» **Assignment**
Transcribe the whole listing below. Pictures do not go in the copy.

» **Data in this exercise**

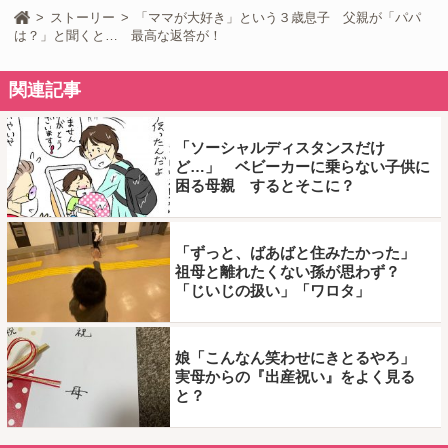
ストーリー
「ママが大好き」という３歳息子 父親が「パパ
は？」と聞くと… 最高な返答が！
関連記事
「ソーシャルディスタンスだけ
ど…」 ベビーカーに乗らない子供に
困る母親 するとそこに？
「ずっと、ばあばと住みたかった」
祖母と離れたくない孫が思わず？
「じいじの扱い」「ワロタ」
娘「こんなん笑わせにきとるやろ」
実母からの『出産祝い』をよく見る
と？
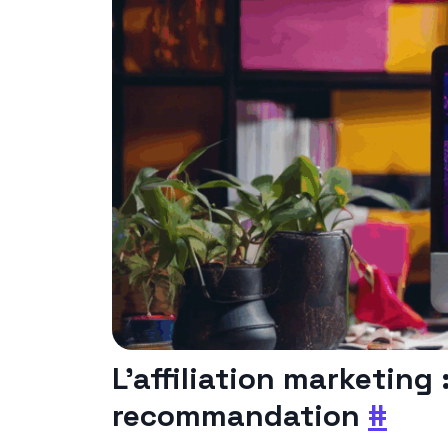
L’affiliation marketing :
recommandation
#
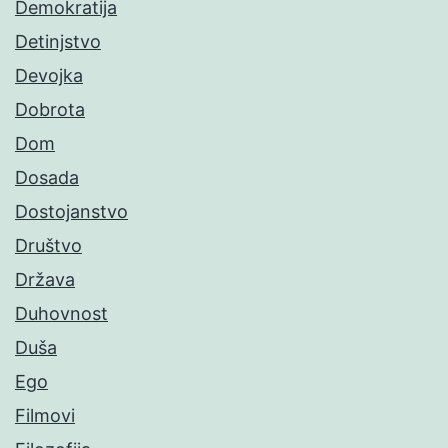
Demokratija
Detinjstvo
Devojka
Dobrota
Dom
Dosada
Dostojanstvo
Društvo
Država
Duhovnost
Duša
Ego
Filmovi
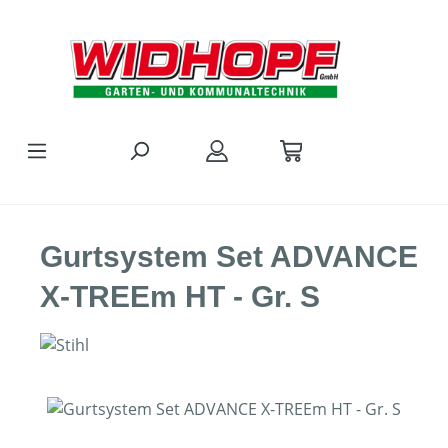
Zum Hauptinhalt springen
Gurtsystem Set ADVANCE
X-TREEm HT - Gr. S
Bildergalerie überspringen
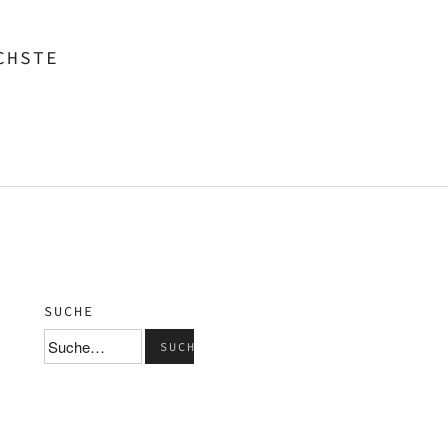
CHSTE
SUCHE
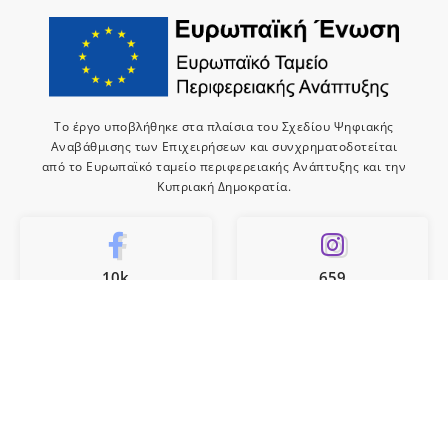
Το έργο υποβλήθηκε στα πλαίσια του Σχεδίου Ψηφιακής
Αναβάθμισης των Επιχειρήσεων και συνχρηματοδοτείται
από το Ευρωπαϊκό ταμείο περιφερειακής Ανάπτυξης και την
Κυπριακή Δημοκρατία.
10k
659
Like
Follow
10
Subscribe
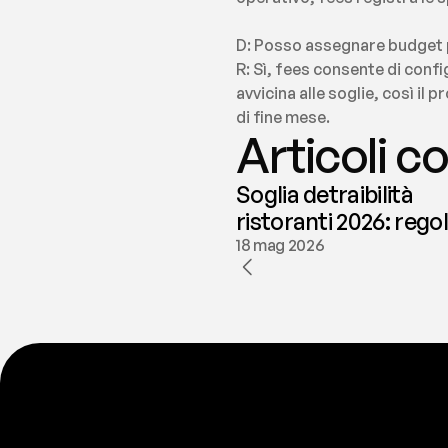
D: Posso assegnare budget 
R: Sì, fees consente di confi
avvicina alle soglie, così il
di fine mese.
Articoli co
Soglia detraibilità
ristoranti 2026: rego
e deducibilità | fees
18 mag 2026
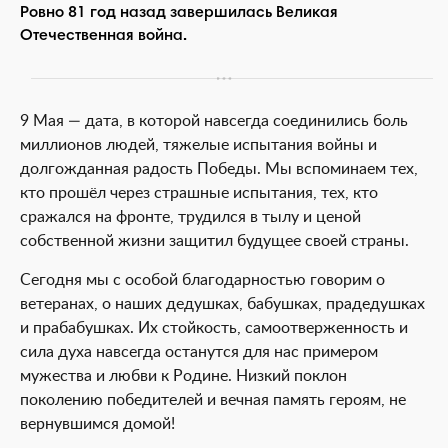
Ровно 81 год назад завершилась Великая
Отечественная война.
9 Мая — дата, в которой навсегда соединились боль
миллионов людей, тяжелые испытания войны и
долгожданная радость Победы. Мы вспоминаем тех,
кто прошёл через страшные испытания, тех, кто
сражался на фронте, трудился в тылу и ценой
собственной жизни защитил будущее своей страны.
Сегодня мы с особой благодарностью говорим о
ветеранах, о наших дедушках, бабушках, прадедушках
и прабабушках. Их стойкость, самоотверженность и
сила духа навсегда останутся для нас примером
мужества и любви к Родине. Низкий поклон
поколению победителей и вечная память героям, не
вернувшимся домой!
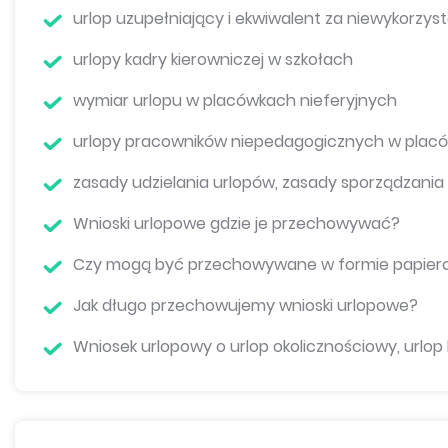
urlop uzupełniający i ekwiwalent za niewykorzyst
urlopy kadry kierowniczej w szkołach
wymiar urlopu w placówkach nieferyjnych
urlopy pracowników niepedagogicznych w pla
zasady udzielania urlopów, zasady sporządzania
Wnioski urlopowe gdzie je przechowywać?
Czy mogą być przechowywane w formie papierow
Jak długo przechowujemy wnioski urlopowe?
Wniosek urlopowy o urlop okolicznościowy, urlop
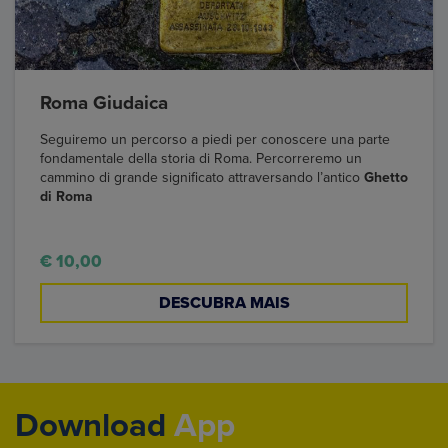
Roma Giudaica
Seguiremo un percorso a piedi per conoscere una parte
fondamentale della storia di Roma. Percorreremo un
cammino di grande significato attraversando l’antico
Ghetto
di Roma
€ 10,00
DESCUBRA MAIS
Download
App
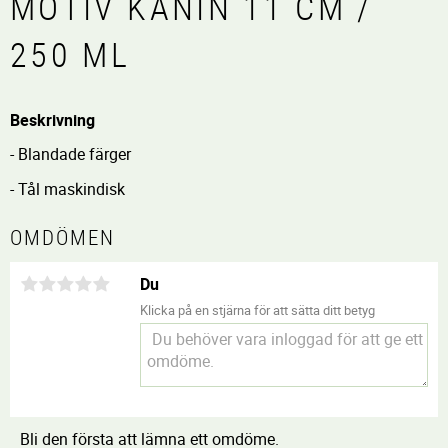
MOTIV KANIN 11 CM /
250 ML
Beskrivning
- Blandade färger
- Tål maskindisk
OMDÖMEN
Du
Klicka på en stjärna för att sätta ditt betyg
Bli den första att lämna ett omdöme.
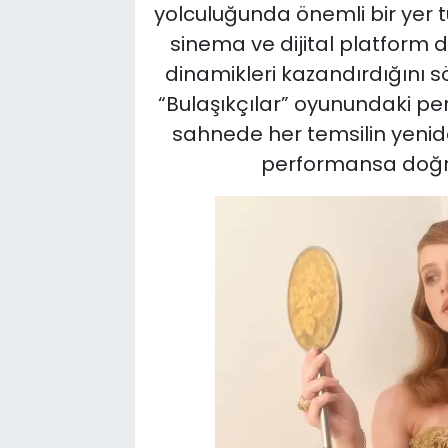
yolculuğunda önemli bir yer t
sinema ve dijital platform d
dinamikleri kazandırdığını s
“Bulaşıkçılar” oyunundaki p
sahnede her temsilin yenide
performansa doğru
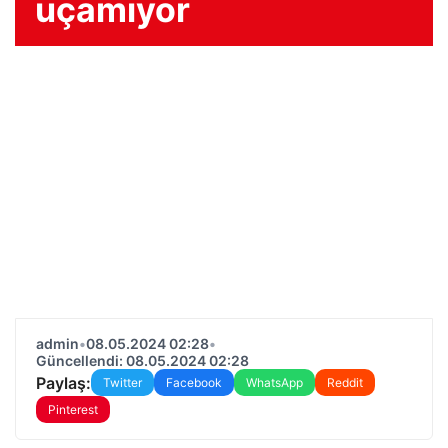
uçamıyor
admin
•
08.05.2024 02:28
•
Güncellendi: 08.05.2024 02:28
Paylaş:
Twitter
Facebook
WhatsApp
Reddit
Pinterest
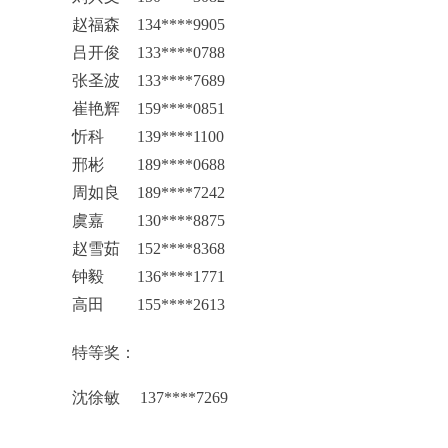
赵福森
134****9905
吕开俊
133****0788
张圣波
133****7689
崔艳辉
159****0851
忻科
139****1100
邢彬
189****0688
周如良
189****7242
虞嘉
130****8875
赵雪茹
152****8368
钟毅
136****1771
高田
155****2613
特等奖：
沈徐敏 137****7269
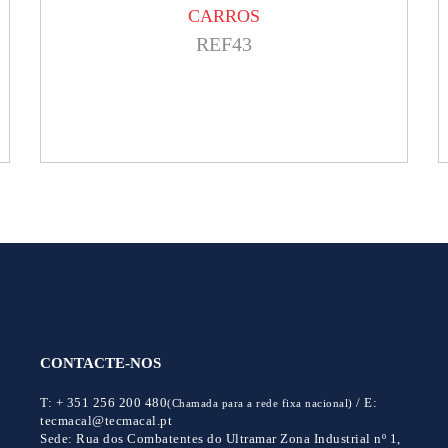
CARROS
REF43
CONTACTE-NOS
T:
+ 351 256 200 480
/
E:
(Chamada para a rede fixa nacional)
tecmacal@tecmacal.pt
Sede:
Rua dos Combatentes do Ultramar Zona Industrial nº 1,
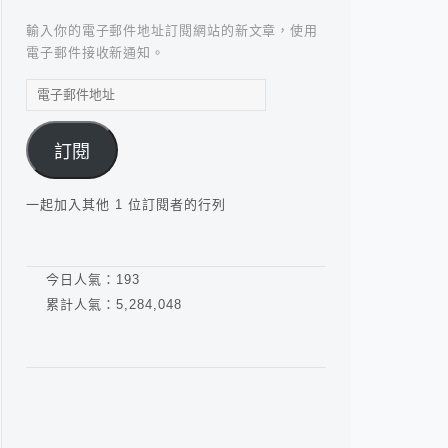
輸入你的電子郵件地址訂閱網站的新文章，使用
電子郵件接收新通知。
電
子
郵
訂閱
件
地
址
一起加入其他 1 位訂閱者的行列
今日人氣：
193
累計人氣：
5,284,048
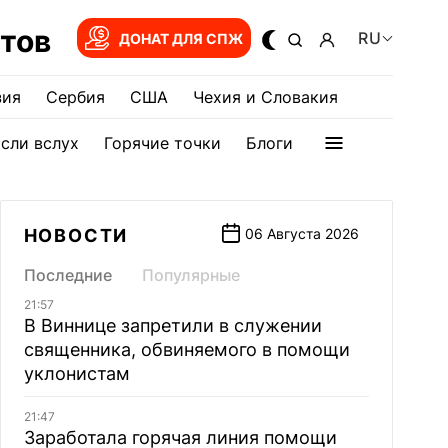
тов
RU
ДОНАТ ДЛЯ СПЖ
зия
Сербия
США
Чехия и Словакия
сли вслух
Горячие точки
Блоги
НОВОСТИ
06 Августа 2026
Последние
Популярные
21:57
В Виннице запретили в служении
священника, обвиняемого в помощи
уклонистам
21:47
Заработала горячая линия помощи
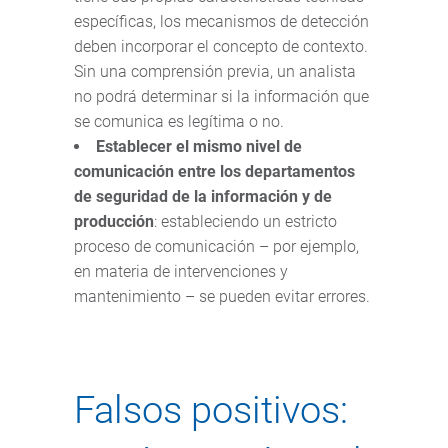
específicas, los mecanismos de detección
deben incorporar el concepto de contexto.
Sin una comprensión previa, un analista
no podrá determinar si la información que
se comunica es legítima o no.
Establecer el mismo nivel de
comunicación entre los departamentos
de seguridad de la información y de
producción
: estableciendo un estricto
proceso de comunicación – por ejemplo,
en materia de intervenciones y
mantenimiento – se pueden evitar errores.
Falsos positivos:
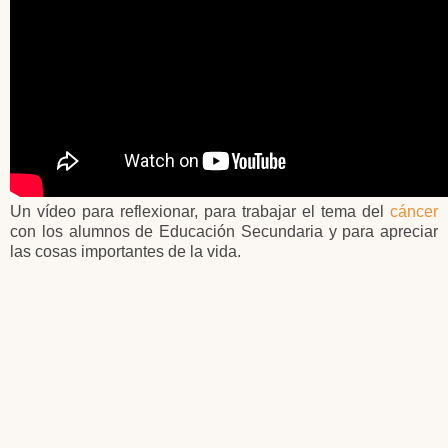
Un vídeo para reflexionar, para trabajar el tema del
cáncer
con los alumnos de Educación Secundaria y para apreciar
las cosas importantes de la vida.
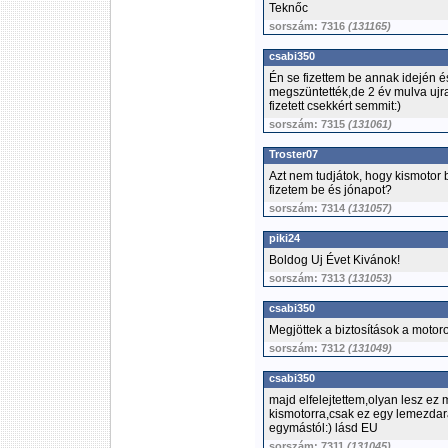
Teknőc
sorszám: 7316
(131165)
csabi350
Én se fizettem be annak idején 
megszüntették,de 2 év mulva ujr
fizetett csekkért semmit:)
sorszám: 7315
(131061)
Troster07
Azt nem tudjátok, hogy kismotor 
fizetem be és jónapot?
sorszám: 7314
(131057)
piki24
Boldog Uj Évet Kivánok!
sorszám: 7313
(131053)
csabi350
Megjöttek a biztosítások a motor
sorszám: 7312
(131049)
csabi350
majd elfelejtettem,olyan lesz ez m
kismotorra,csak ez egy lemezdar
egymástól:) lásd EU
sorszám: 7311
(131045)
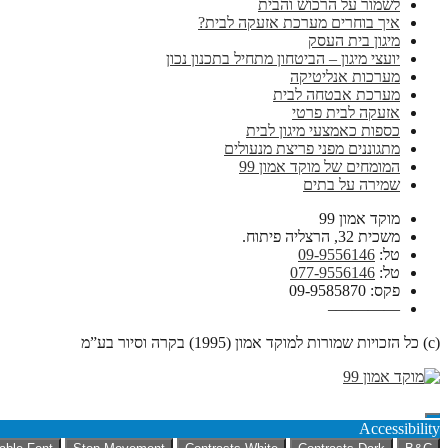
לשמור על הרכוש והבית
איך בוחרים מערכת אזעקה לבית?
מיגון בית העסק
יועצי מיגון – הביטחון מתחיל בתכנון נכון
מערכות אנליטיקה
מערכת אבטחה לבית
אזעקה לבית פרטי
כספות כאמצעי מיגון לבית
מתגוננים מפני פריצת מנעולים
המומחים של מוקד אמון 99
שמירה על בתים
מוקד אמון 99
משכית 32, הרצליה פיתוח.
טל:
09-9556146
טל:
077-9556146
פקס: 09-9585870
————–
(c) כל הזכויות שמורות למוקד אמון (1995) בקרה וסיור בע”מ
Accessibility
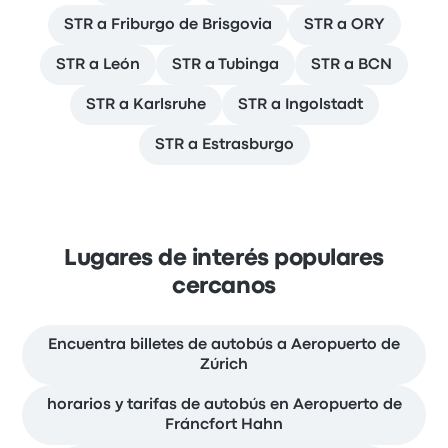
STR a Friburgo de Brisgovia
STR a ORY
STR a León
STR a Tubinga
STR a BCN
STR a Karlsruhe
STR a Ingolstadt
STR a Estrasburgo
Lugares de interés populares
cercanos
Encuentra billetes de autobús a Aeropuerto de
Zúrich
horarios y tarifas de autobús en Aeropuerto de
Fráncfort Hahn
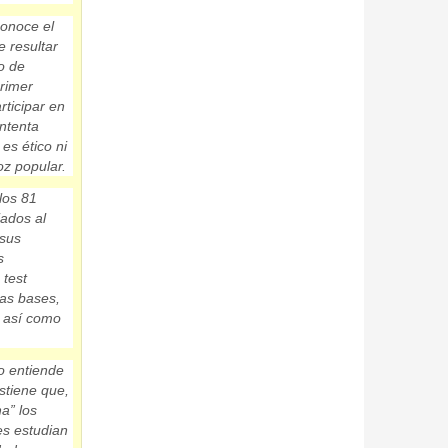
conoce el
 resultar
o de
primer
rticipar en
ntenta
es ético ni
oz popular.
los 81
iados al
 sus
s
 test
as bases,
, así como
o entiende
stiene que,
a” los
res
estudian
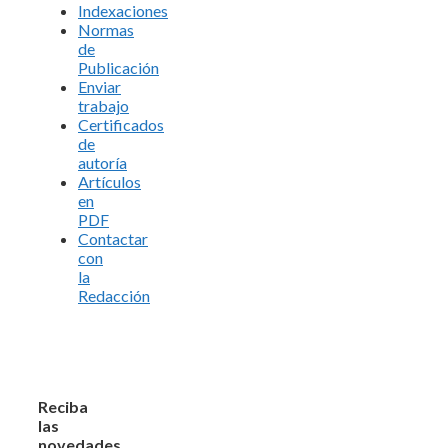
Indexaciones
Normas
de
Publicación
Enviar
trabajo
Certificados
de
autoría
Artículos
en
PDF
Contactar
con
la
Redacción
Reciba
las
novedades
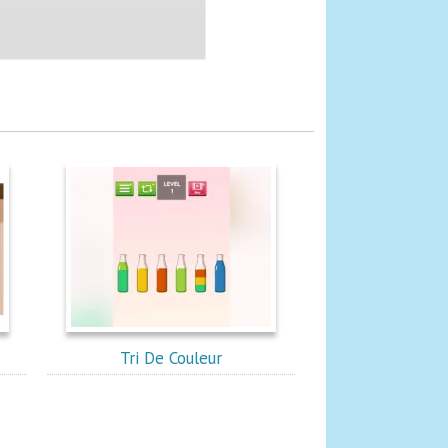
Tri De Couleur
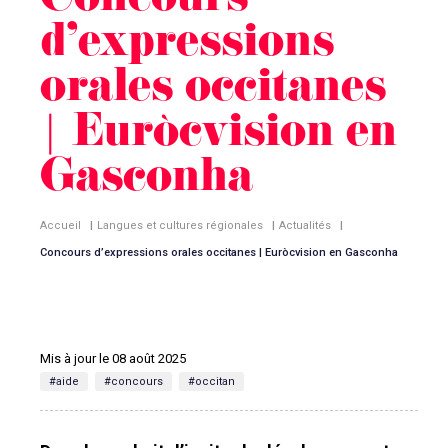
Concours
d’expressions
orales occitanes
| Euròcvision en
Gasconha
Accueil
|
Langues et cultures régionales
|
Actualités
|
Concours d’expressions orales occitanes | Euròcvision en Gasconha
Mis à jour le 08 août 2025
#aide
#concours
#occitan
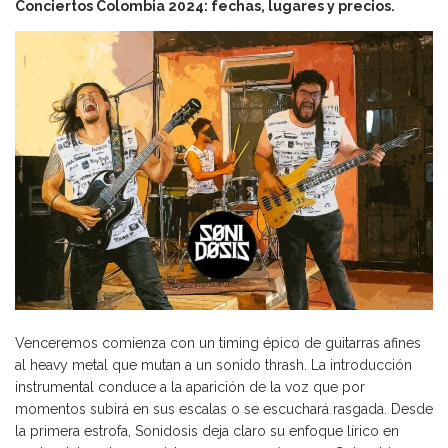
Conciertos Colombia 2024: fechas, lugares y precios.
Venceremos comienza con un timing épico de guitarras afines
al heavy metal que mutan a un sonido thrash. La introducción
instrumental conduce a la aparición de la voz que por
momentos subirá en sus escalas o se escuchará rasgada. Desde
la primera estrofa, Sonidosis deja claro su enfoque lírico en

» **Answer box**
ストーリー
「ママが大好き」という３歳息子 父親が「パパ
は？」と聞くと… 最高な返答が！
関連記事
「ソーシャルディスタンスだけ
ど…」 ベビーカーに乗らない子供に
困る母親 するとそこに？
「ずっと、ばあばと住みたかった」
祖母と離れたくない孫が思わず？
「じいじの扱い」「ワロタ」
娘「こんなん笑わせにきとるやろ」
実母からの『出産祝い』をよく見る
と？
L’affiliation marketing :
recommandation
#
Demokratija
Detinjstvo
Devojka
Dobrota
Dom
Dosada
Dostojanstvo
Društvo
Država
Duhovnost
Duša
Ego
Filmovi
Zum Hauptinhalt springen
Gurtsystem Set ADVANCE
X-TREEm HT - Gr. S
Bildergalerie überspringen
CHSTE
SUCHE
Το έργο υποβλήθηκε στα πλαίσια του Σχεδίου Ψηφιακής
Αναβάθμισης των Επιχειρήσεων και συνχρηματοδοτείται
από το Ευρωπαϊκό ταμείο περιφερειακής Ανάπτυξης και την
Κυπριακή Δημοκρατία.
10k
659
Like
Follow
10
Subscribe
D: Posso assegnare budget 
R: Sì, fees consente di confi
avvicina alle soglie, così il
di fine mese.
Articoli co
Soglia detraibilità
ristoranti 2026: rego
e deducibilità | fees
18 mag 2026
Ровно 81 год назад завершилась Великая
Отечественная война.
9 Мая — дата, в которой навсегда соединились боль
миллионов людей, тяжелые испытания войны и
долгожданная радость Победы. Мы вспоминаем тех,
кто прошёл через страшные испытания, тех, кто
сражался на фронте, трудился в тылу и ценой
собственной жизни защитил будущее своей страны.
Сегодня мы с особой благодарностью говорим о
ветеранах, о наших дедушках, бабушках, прадедушках
и прабабушках. Их стойкость, самоотверженность и
сила духа навсегда останутся для нас примером
мужества и любви к Родине. Низкий поклон
поколению победителей и вечная память героям, не
вернувшимся домой!
urlop uzupełniający i ekwiwalent za niewykorzyst
urlopy kadry kierowniczej w szkołach
wymiar urlopu w placówkach nieferyjnych
urlopy pracowników niepedagogicznych w pla
zasady udzielania urlopów, zasady sporządzania
Wnioski urlopowe gdzie je przechowywać?
Czy mogą być przechowywane w formie papierow
Jak długo przechowujemy wnioski urlopowe?
Wniosek urlopowy o urlop okolicznościowy, urlop
Roma Giudaica
Seguiremo un percorso a piedi per conoscere una parte
fondamentale della storia di Roma. Percorreremo un
cammino di grande significato attraversando l’antico
Ghetto
di Roma
€ 10,00
DESCUBRA MAIS
Download
App
MOTIV KANIN 11 CM /
250 ML
Beskrivning
- Blandade färger
- Tål maskindisk
OMDÖMEN
Du
Klicka på en stjärna för att sätta ditt betyg
Bli den första att lämna ett omdöme.
yolculuğunda önemli bir yer t
sinema ve dijital platform d
dinamikleri kazandırdığını s
“Bulaşıkçılar” oyunundaki p
sahnede her temsilin yenide
performansa doğru
uçamıyor
admin
•
08.05.2024 02:28
•
Güncellendi: 08.05.2024 02:28
Paylaş:
Twitter
Facebook
WhatsApp
Reddit
Pinterest
赵福森
134****9905
吕开俊
133****0788
张圣波
133****7689
崔艳辉
159****0851
忻科
139****1100
邢彬
189****0688
周如良
189****7242
虞嘉
130****8875
赵雪茹
152****8368
钟毅
136****1771
高田
155****2613
特等奖：
沈徐敏 137****7269
CARROS
REF43
CONTACTE-NOS
T:
+ 351 256 200 480
/
E:
(Chamada para a rede fixa nacional)
tecmacal@tecmacal.pt
Sede:
Rua dos Combatentes do Ultramar Zona Industrial nº 1,
輸入你的電子郵件地址訂閱網站的新文章，使用
電子郵件接收新通知。
電
子
郵
訂閱
件
地
址
一起加入其他 1 位訂閱者的行列
今日人氣：
193
累計人氣：
5,284,048
тов
RU
ДОНАТ ДЛЯ СПЖ
зия
Сербия
США
Чехия и Словакия
сли вслух
Горячие точки
Блоги
НОВОСТИ
06 Августа 2026
Последние
Популярные
21:57
В Виннице запретили в служении
священника, обвиняемого в помощи
уклонистам
21:47
Заработала горячая линия помощи
específicas, los mecanismos de detección
deben incorporar el concepto de contexto.
Sin una comprensión previa, un analista
no podrá determinar si la información que
se comunica es legítima o no.
Establecer el mismo nivel de
comunicación entre los departamentos
de seguridad de la información y de
producción
: estableciendo un estricto
proceso de comunicación – por ejemplo,
en materia de intervenciones y
mantenimiento – se pueden evitar errores.
Falsos positivos:
Un vídeo para reflexionar, para trabajar el tema del
cáncer
con los alumnos de Educación Secundaria y para apreciar
las cosas importantes de la vida.
Teknőc
sorszám: 7316
(131165)
csabi350
Én se fizettem be annak idején 
megszüntették,de 2 év mulva ujr
fizetett csekkért semmit:)
sorszám: 7315
(131061)
Troster07
Azt nem tudjátok, hogy kismotor 
fizetem be és jónapot?
sorszám: 7314
(131057)
piki24
Boldog Uj Évet Kivánok!
sorszám: 7313
(131053)
csabi350
Megjöttek a biztosítások a motor
sorszám: 7312
(131049)
csabi350
majd elfelejtettem,olyan lesz ez m
kismotorra,csak ez egy lemezdar
egymástól:) lásd EU
sorszám: 7311
(131045)
לשמור על הרכוש והבית
איך בוחרים מערכת אזעקה לבית?
מיגון בית העסק
יועצי מיגון – הביטחון מתחיל בתכנון נכון
מערכות אנליטיקה
מערכת אבטחה לבית
אזעקה לבית פרטי
כספות כאמצעי מיגון לבית
מתגוננים מפני פריצת מנעולים
המומחים של מוקד אמון 99
שמירה על בתים
מוקד אמון 99
משכית 32, הרצליה פיתוח.
טל:
09-9556146
טל:
077-9556146
פקס: 09-9585870
————–
(c) כל הזכויות שמורות למוקד אמון (1995) בקרה וסיור בע”מ
Accessibility
STR a Friburgo de Brisgovia
STR a ORY
STR a León
STR a Tubinga
STR a BCN
STR a Karlsruhe
STR a Ingolstadt
STR a Estrasburgo
Lugares de interés populares
cercanos
Encuentra billetes de autobús a Aeropuerto de
Zúrich
horarios y tarifas de autobús en Aeropuerto de
Fráncfort Hahn
conoce el
 resultar
o de
primer
rticipar en
ntenta
es ético ni
oz popular.
los 81
iados al
 sus
s
 test
as bases,
, así como
o entiende
stiene que,
a” los
res
estudian
Indexaciones
Normas
de
Publicación
Enviar
trabajo
Certificados
de
autoría
Artículos
en
PDF
Contactar
con
la
Redacción
Reciba
las
novedades
Tri De Couleur
Concours
d’expressions
orales occitanes
| Euròcvision en
Gasconha
Accueil
|
Langues et cultures régionales
|
Actualités
|
Concours d’expressions orales occitanes | Euròcvision en Gasconha
Mis à jour le 08 août 2025
#aide
#concours
#occitan
Conciertos Colombia 2024: fechas, lugares y precios.
Venceremos comienza con un timing épico de guitarras afines
al heavy metal que mutan a un sonido thrash. La introducción
instrumental conduce a la aparición de la voz que por
momentos subirá en sus escalas o se escuchará rasgada. Desde
la primera estrofa, Sonidosis deja claro su enfoque lírico en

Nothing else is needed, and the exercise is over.